Wireframes and interaction maps
Wireframes and interaction maps

Session-based paradigm

Introducing a session based model into the product is the largest undertaking of any UX project identified.

Ideation sessions were held to get a diverse range of ideas using sketches and whiteboards, both physical and digital. These helped prove the value of the overall concept.

After several meetings with subject matter experts, I came to realize I didn't have the depth of empathy for our users to know what form this solution should take.

I worked with the team to schedule a site visit with a receptive customer. I explained the kind of contextual inquiry I would be conducting and questions I would be asking.

I will update this case study as the project progresses.

Conclusion

Symantec

Reflection

At Symantec I've improved in the following areas:

  • Overcoming obstacles to practicing good design.

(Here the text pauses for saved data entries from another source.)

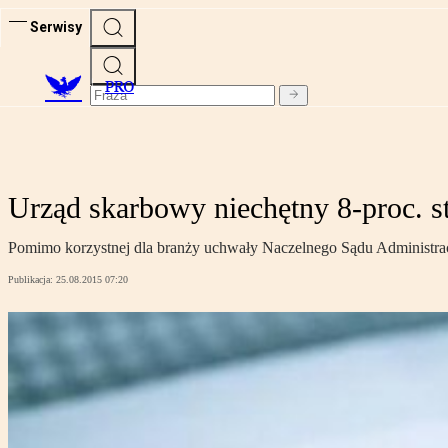
Serwisy
PRO
Urząd skarbowy niechętny 8-proc. 
Pomimo korzystnej dla branży uchwały Naczelnego Sądu Administracy
Publikacja:
25.08.2015 07:20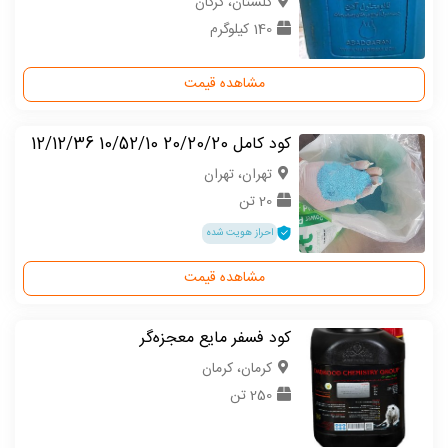
گلستان، گرگان
140 کیلوگرم
مشاهده قیمت
کود کامل 20/20/20 10/52/10 12/12/36
تهران، تهران
20 تن
احراز هویت شده
مشاهده قیمت
کود فسفر مایع معجزه‌گر
كرمان، کرمان
250 تن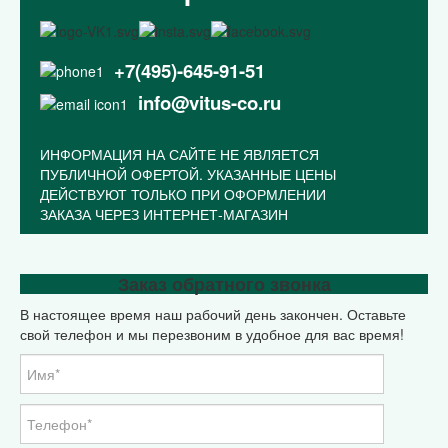
+7(495)-645-91-51
info@vitus-co.ru
ИНФОРМАЦИЯ НА САЙТЕ НЕ ЯВЛЯЕТСЯ
ПУБЛИЧНОЙ ОФЕРТОЙ. УКАЗАННЫЕ ЦЕНЫ
ДЕЙСТВУЮТ ТОЛЬКО ПРИ ОФОРМЛЕНИИ
ЗАКАЗА ЧЕРЕЗ ИНТЕРНЕТ-МАГАЗИН
Закрыть меню
Заказ обратного звонка
В настоящее время наш рабочий день закончен. Оставьте
Главная
свой телефон и мы перезвоним в удобное для вас время!
Каталог
Оптовикам
МАСТЕР КЛАССЫ
Корпоративная символика
Статьи
Контакты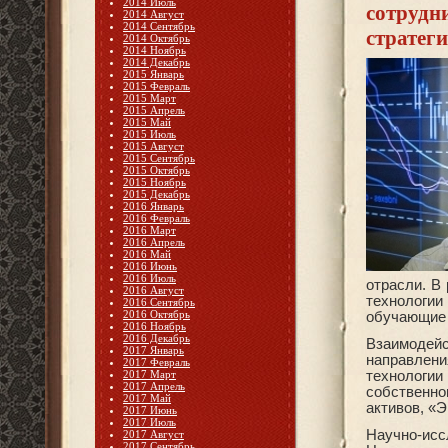
2014 Июль
сотрудн
2014 Август
2014 Сентябрь
стратег
2014 Октябрь
2014 Ноябрь
2014 Декабрь
2015 Январь
2015 Февраль
2015 Март
2015 Апрель
2015 Май
2015 Июль
2015 Август
2015 Сентябрь
2015 Октябрь
2015 Ноябрь
2015 Декабрь
2016 Январь
2016 Февраль
2016 Март
2016 Апрель
2016 Май
2016 Июнь
2016 Июль
отрасли. В
2016 Август
технологии
2016 Сентябрь
2016 Октябрь
обучающие 
2016 Ноябрь
2016 Декабрь
Взаимодей
2017 Январь
направлени
2017 Февраль
2017 Март
технологи
2017 Апрель
собственн
2017 Май
активов, «Э
2017 Июнь
2017 Июль
Научно-ис
2017 Август
2017 Сентябрь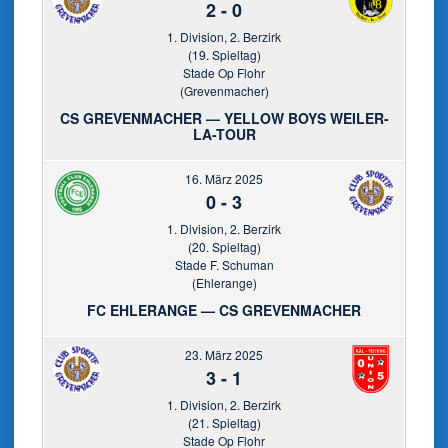
2
-
0
1. Division, 2. Berzirk
(19. Spieltag)
Stade Op Flohr
(Grevenmacher)
CS GREVENMACHER — YELLOW BOYS WEILER-
LA-TOUR
16. März 2025
0
-
3
1. Division, 2. Berzirk
(20. Spieltag)
Stade F. Schuman
(Ehlerange)
FC EHLERANGE — CS GREVENMACHER
23. März 2025
3
-
1
1. Division, 2. Berzirk
(21. Spieltag)
Stade Op Flohr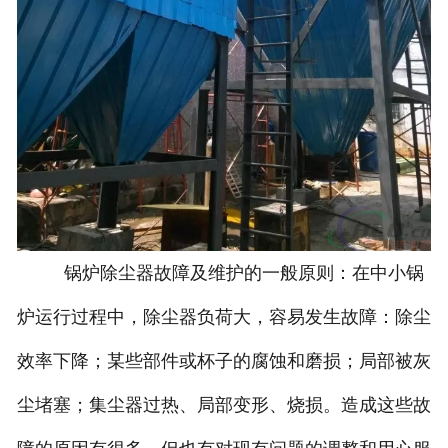
锅炉除尘器故障及维护的一般原则：在中小锅
炉运行过程中，除尘器负荷大，容易发生故障：除尘
效率下降；某些部件或杯子的腐蚀和磨损；局部被灰
尘堵塞；集尘器过热、局部变形、烧损。造成这些故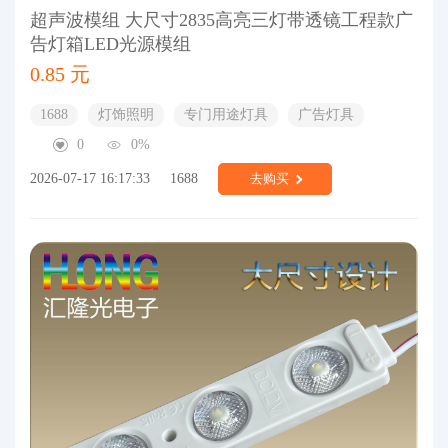
超声波模组 大尺寸2835高亮三灯带透镜工程款广
告灯箱LED光源模组
0.85 元
1688
灯饰照明
专门用途灯具
广告灯具
0
0%
2026-07-17 16:17:33
1688
去购买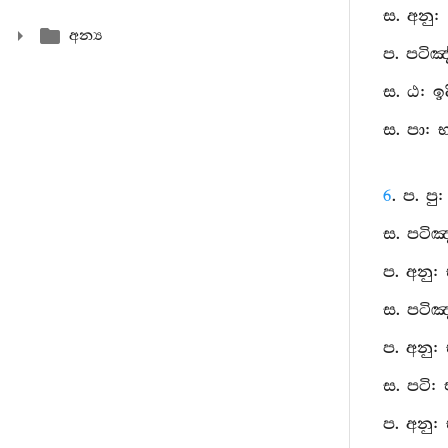
ස. අනු:
අන්‍ය
ප. පටිඤ
ස. ඨ: ඉ
ස. පා: 
6
. ප. පු
ස. පටිඤ
ප. අනු:
ස. පටිඤ
ප. අනු: 
ස. පටි:
ප. අනු: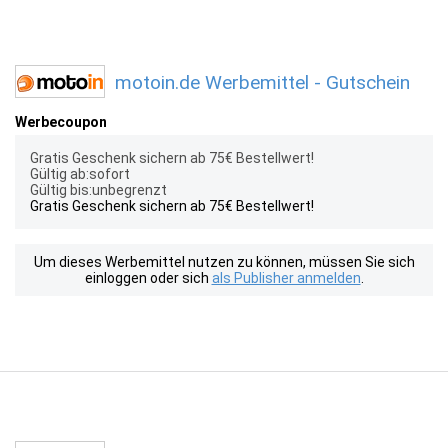
motoin.de Werbemittel - Gutschein
Werbecoupon
Gratis Geschenk sichern ab 75€ Bestellwert!
Gültig ab:sofort
Gültig bis:unbegrenzt
Gratis Geschenk sichern ab 75€ Bestellwert!
Um dieses Werbemittel nutzen zu können, müssen Sie sich
einloggen oder sich
als Publisher anmelden
.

  • Communicating effectively and running cross-functional meetings.

  • Lean UX approach to both speed up and produce better outcomes.

I want to continue improving on the items above, as well as:

  • The more nuanced aspects of applying methods effectively.

  • Testing more regularly with true end users.

  • Working with product teams to prioritize design work.

A special thanks to my mentor, David Monson, for trusting and teaching me.